**Exercise directions**:
Please, without the pictures, restate every entry exactly.

**Data records**:

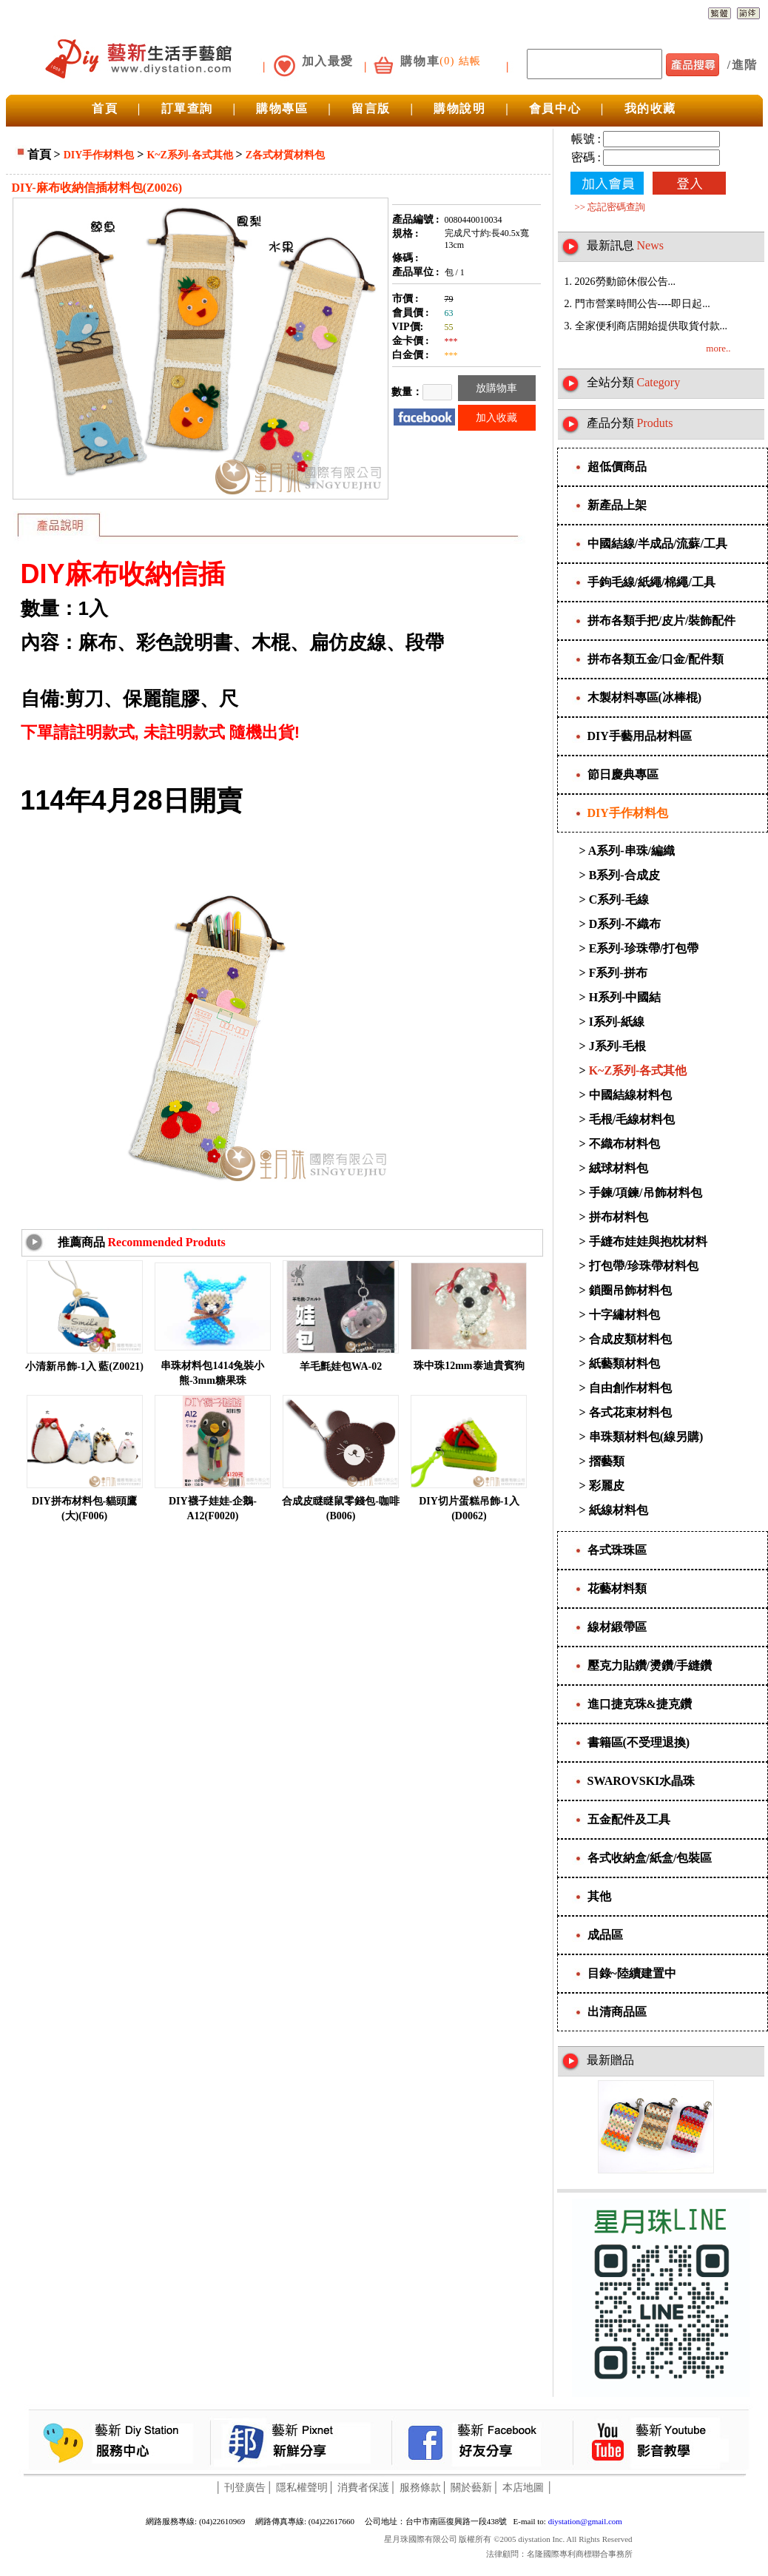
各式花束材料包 (630, 1412)
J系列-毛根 (617, 1046)
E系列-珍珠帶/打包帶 (643, 948)
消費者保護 (363, 2487)
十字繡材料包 (624, 1314)
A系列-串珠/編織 (631, 850)
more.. (718, 348)
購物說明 (459, 108)
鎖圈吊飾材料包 (630, 1290)
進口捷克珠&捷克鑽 (639, 1704)
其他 (599, 1896)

**Solution to this task**:
各式花束材料包 (630, 1412)
J系列-毛根 (617, 1046)
E系列-珍珠帶/打包帶 (643, 948)
消費者保護 (363, 2487)
十字繡材料包 (624, 1314)
A系列-串珠/編織 (631, 850)
more.. (718, 348)
購物說明 (459, 108)
鎖圈吊飾材料包 (630, 1290)
進口捷克珠&捷克鑽 (639, 1704)
其他 (599, 1896)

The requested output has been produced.